Dataset entries
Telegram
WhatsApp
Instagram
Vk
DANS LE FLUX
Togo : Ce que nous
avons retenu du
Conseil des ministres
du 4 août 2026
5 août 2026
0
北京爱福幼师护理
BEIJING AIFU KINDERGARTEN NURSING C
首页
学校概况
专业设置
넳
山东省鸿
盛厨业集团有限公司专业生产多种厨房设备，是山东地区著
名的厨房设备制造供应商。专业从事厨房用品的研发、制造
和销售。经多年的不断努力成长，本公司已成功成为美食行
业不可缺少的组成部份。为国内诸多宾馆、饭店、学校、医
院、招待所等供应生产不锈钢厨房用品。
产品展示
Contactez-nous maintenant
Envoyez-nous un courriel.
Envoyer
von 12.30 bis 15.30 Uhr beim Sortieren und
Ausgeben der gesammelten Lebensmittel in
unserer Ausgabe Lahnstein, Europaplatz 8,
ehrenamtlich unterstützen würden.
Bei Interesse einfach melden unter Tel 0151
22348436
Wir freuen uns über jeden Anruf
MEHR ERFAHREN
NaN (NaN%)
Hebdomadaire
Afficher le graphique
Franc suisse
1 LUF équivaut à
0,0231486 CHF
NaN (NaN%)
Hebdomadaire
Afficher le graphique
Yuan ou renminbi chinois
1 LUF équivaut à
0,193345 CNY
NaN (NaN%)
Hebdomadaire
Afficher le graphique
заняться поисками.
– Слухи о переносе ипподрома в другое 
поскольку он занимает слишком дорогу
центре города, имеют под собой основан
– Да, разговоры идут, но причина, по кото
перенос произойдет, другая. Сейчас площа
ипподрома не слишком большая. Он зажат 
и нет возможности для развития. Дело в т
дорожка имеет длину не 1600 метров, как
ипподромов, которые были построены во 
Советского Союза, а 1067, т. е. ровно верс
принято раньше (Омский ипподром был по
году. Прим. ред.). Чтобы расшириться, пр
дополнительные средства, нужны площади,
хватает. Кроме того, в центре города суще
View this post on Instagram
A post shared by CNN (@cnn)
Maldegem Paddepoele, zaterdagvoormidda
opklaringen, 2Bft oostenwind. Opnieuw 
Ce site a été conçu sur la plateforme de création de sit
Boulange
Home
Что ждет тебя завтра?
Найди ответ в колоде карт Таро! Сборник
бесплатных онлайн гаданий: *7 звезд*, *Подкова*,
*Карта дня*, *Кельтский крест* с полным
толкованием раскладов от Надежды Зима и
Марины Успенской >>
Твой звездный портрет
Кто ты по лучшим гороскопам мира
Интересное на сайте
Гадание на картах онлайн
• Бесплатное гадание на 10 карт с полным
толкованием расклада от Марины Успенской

_Assignment_
Please give back all of the records exactly as written.

_Exercise response_
Telegram
WhatsApp
Instagram
Vk
DANS LE FLUX
Togo : Ce que nous
avons retenu du
Conseil des ministres
du 4 août 2026
5 août 2026
0
北京爱福幼师护理
BEIJING AIFU KINDERGARTEN NURSING C
首页
学校概况
专业设置
넳
山东省鸿
盛厨业集团有限公司专业生产多种厨房设备，是山东地区著
名的厨房设备制造供应商。专业从事厨房用品的研发、制造
和销售。经多年的不断努力成长，本公司已成功成为美食行
业不可缺少的组成部份。为国内诸多宾馆、饭店、学校、医
院、招待所等供应生产不锈钢厨房用品。
产品展示
Contactez-nous maintenant
Envoyez-nous un courriel.
Envoyer
von 12.30 bis 15.30 Uhr beim Sortieren und
Ausgeben der gesammelten Lebensmittel in
unserer Ausgabe Lahnstein, Europaplatz 8,
ehrenamtlich unterstützen würden.
Bei Interesse einfach melden unter Tel 0151
22348436
Wir freuen uns über jeden Anruf
MEHR ERFAHREN
NaN (NaN%)
Hebdomadaire
Afficher le graphique
Franc suisse
1 LUF équivaut à
0,0231486 CHF
NaN (NaN%)
Hebdomadaire
Afficher le graphique
Yuan ou renminbi chinois
1 LUF équivaut à
0,193345 CNY
NaN (NaN%)
Hebdomadaire
Afficher le graphique
заняться поисками.
– Слухи о переносе ипподрома в другое 
поскольку он занимает слишком дорогу
центре города, имеют под собой основан
– Да, разговоры идут, но причина, по кото
перенос произойдет, другая. Сейчас площа
ипподрома не слишком большая. Он зажат 
и нет возможности для развития. Дело в т
дорожка имеет длину не 1600 метров, как
ипподромов, которые были построены во 
Советского Союза, а 1067, т. е. ровно верс
принято раньше (Омский ипподром был по
году. Прим. ред.). Чтобы расшириться, пр
дополнительные средства, нужны площади,
хватает. Кроме того, в центре города суще
View this post on Instagram
A post shared by CNN (@cnn)
Maldegem Paddepoele, zaterdagvoormidda
opklaringen, 2Bft oostenwind. Opnieuw 
Ce site a été conçu sur la plateforme de création de sit
Boulange
Home
Что ждет тебя завтра?
Найди ответ в колоде карт Таро! Сборник
бесплатных онлайн гаданий: *7 звезд*, *Подкова*,
*Карта дня*, *Кельтский крест* с полным
толкованием раскладов от Надежды Зима и
Марины Успенской >>
Твой звездный портрет
Кто ты по лучшим гороскопам мира
Интересное на сайте
Гадание на картах онлайн
• Бесплатное гадание на 10 карт с полным
толкованием расклада от Марины Успенской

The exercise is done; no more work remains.